At the same time, personnel and policy debates have pulled prediction markets into broader fights over market structure and crypto oversight. During a June 10 confirmation hearing, Brian Quintenz, a former CFTC commissioner and a director on Kalshi’s board, faced questions about potential conflicts and his views on event contracts. The exchange, covered in reporting on Quintenz’s nomination and ties to Kalshi, highlighted the political stakes as lawmakers weigh the agency’s remit over new hedging tools. The hearing materials are public on the Senate Agriculture Committee’s site, including the nomination hearing docket and Quintenz’s written testimony, which frames prediction markets as part of a modern risk-transfer toolkit.

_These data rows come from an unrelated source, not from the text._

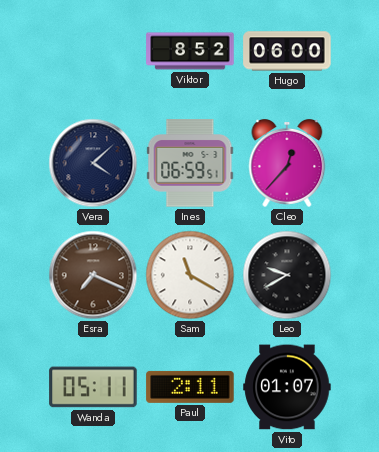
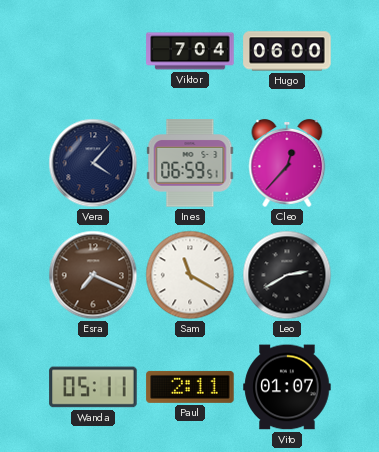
Viktor: 8:52 -> 7:04
Vera: 4:08 -> 4:07
Leo: 9:40 -> 2:40
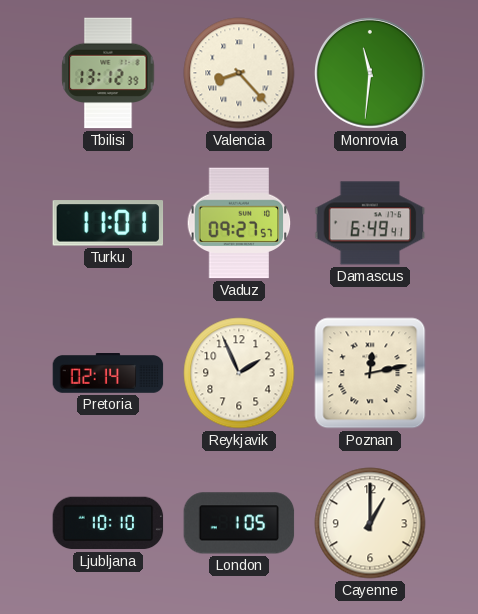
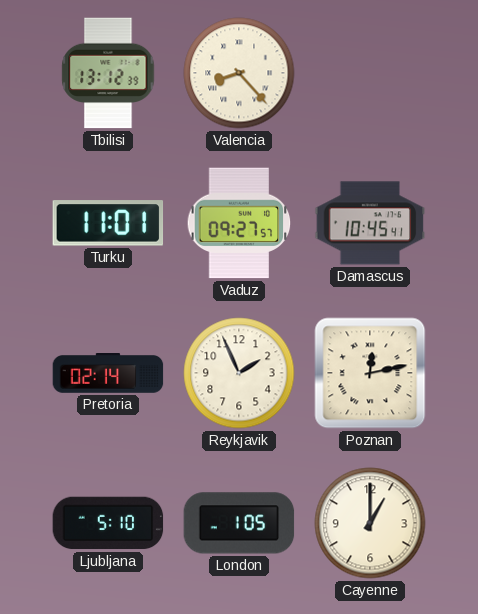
Monrovia: 11:31 -> none
Damascus: 6:49 -> 10:45
Ljubljana: 10:10 -> 5:10
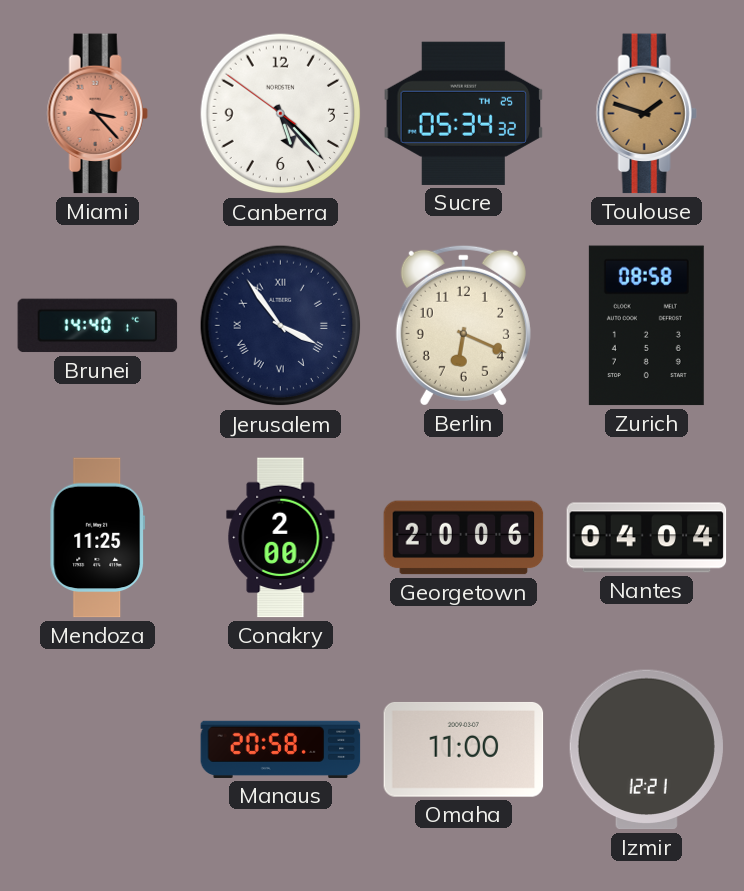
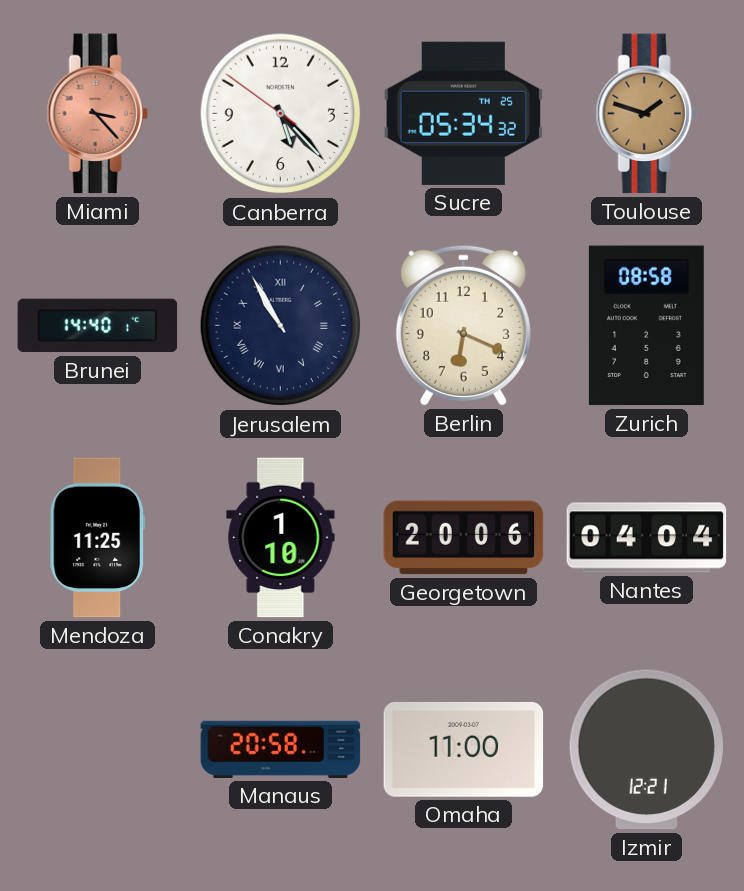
Jerusalem: 3:54 -> 10:55
Conakry: 2:00 -> 1:10
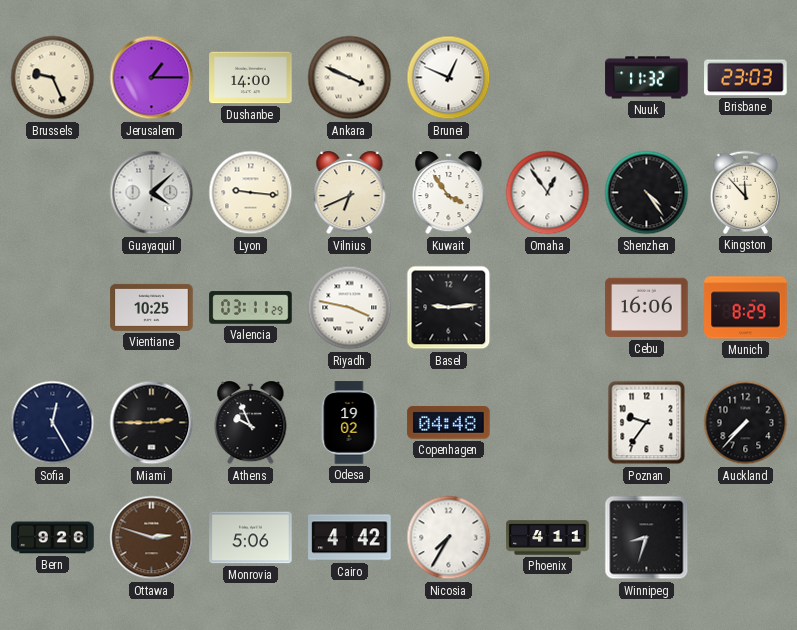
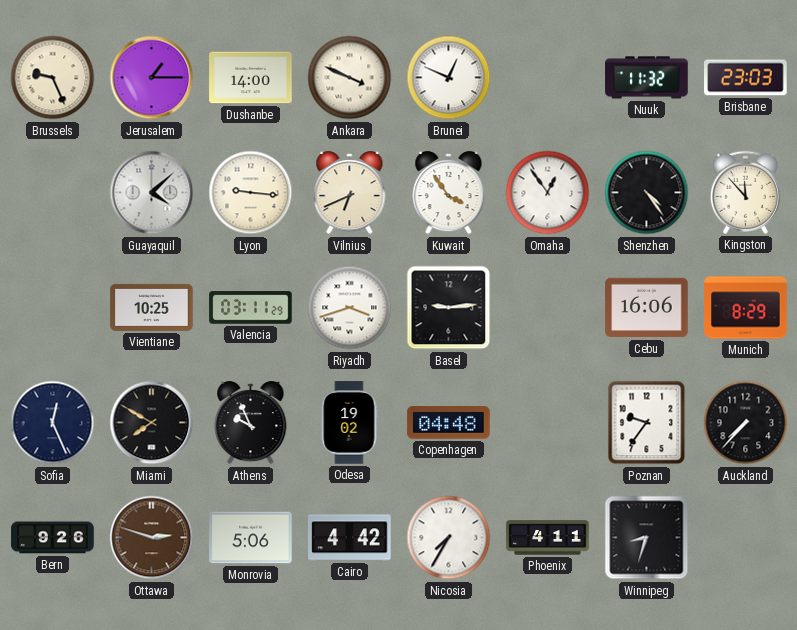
Riyadh: 3:47 -> 3:42
Sofia: 12:25 -> 12:26
Miami: 2:45 -> 7:50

The net result is a patchwork: federal permission for some event contracts, coupled with intense scrutiny of where they blur into gambling and whether conflicts arise when industry executives cycle into policy roles.

States draw their own lines — and their attorneys general notice

Even with the federal case resolved, state-level regulators have asserted jurisdiction over sports-facing products. Ohio moved first. In a lawsuit filed Oct. 7, Kalshi accused the Ohio Casino Control Commission and Attorney General Dave Yost of overreach, saying threats to sportsbooks chilled partnerships and imperiled expansion. The state maintains that only licensed sports gaming operators can offer sports wagers, a position laid out in cease-and-desist directives and echoed by other attorneys general, according to coverage of Kalshi’s Ohio complaint. Massachusetts followed with its own suit alleging unlawful promotion and acceptance of online sports wagers.

These fights will shape whether event contracts can coexist with state sportsbook frameworks or must obtain the same licenses and meet the same data-sharing and responsible gaming obligations. For Kalshi, injunctions and declaratory relief are near-term goals, but the longer arc is about regulatory parity and the cost structure that parity implies.

Clashes with the NFL’s intellectual property guardrails

As Kalshi marketed NFL-linked products, it ran into another kind of boundary: league control over brands and data. The platform and rival Polymarket were accused of using NFL and NFLPA marks and player likenesses without approval in ads promoting season openers and marquee matchups, detailed in coverage of the IP disputes. League officials have signaled willingness to work with prediction markets if they meet the same standards demanded of sportsbooks, including information sharing.

Kalshi has argued in court that such requirements would be too costly for its model. That tension — between the economics of exchange-like event markets and the compliance load expected of books — sits at the center of how sports leagues, data providers and regulators will classify and condition these products.

Global ambitions meet hard borders

Even as domestic questions play out, Kalshi has telegraphed plans to expand to as many as 140 countries, including China and India. The choice of targets highlights the gap between addressable demand and legal feasibility. China maintains strict internet controls and a near-total ban on gambling outside state lotteries. India’s new national framework tightens restrictions on real-money gaming, prompting layoffs and product suspensions by major platforms. Kalshi’s intent, and the hurdles it faces, are outlined in coverage of the company’s international expansion plans. For context on India’s policy stance, the government has published updates on online gaming regulation, including an August brief detailing compliance and enforcement priorities.

The company reportedly has not enabled new account registrations in India, underscoring the practical limits of launching in large but tightly regulated markets. The global push may create leverage in friendlier jurisdictions, yet it also amplifies licensing and compliance costs — the same costs that define the debate at home.

Taken together, these threads explain the stakes around Kalshi’s latest product moves. Market participants saw competitive risk even before the numbers justified it. Policymakers continue to test where to draw lines between hedging and wagering. And the leagues that control the most coveted sports IP are signaling that access comes with conditions that could reshape the economics of prediction markets.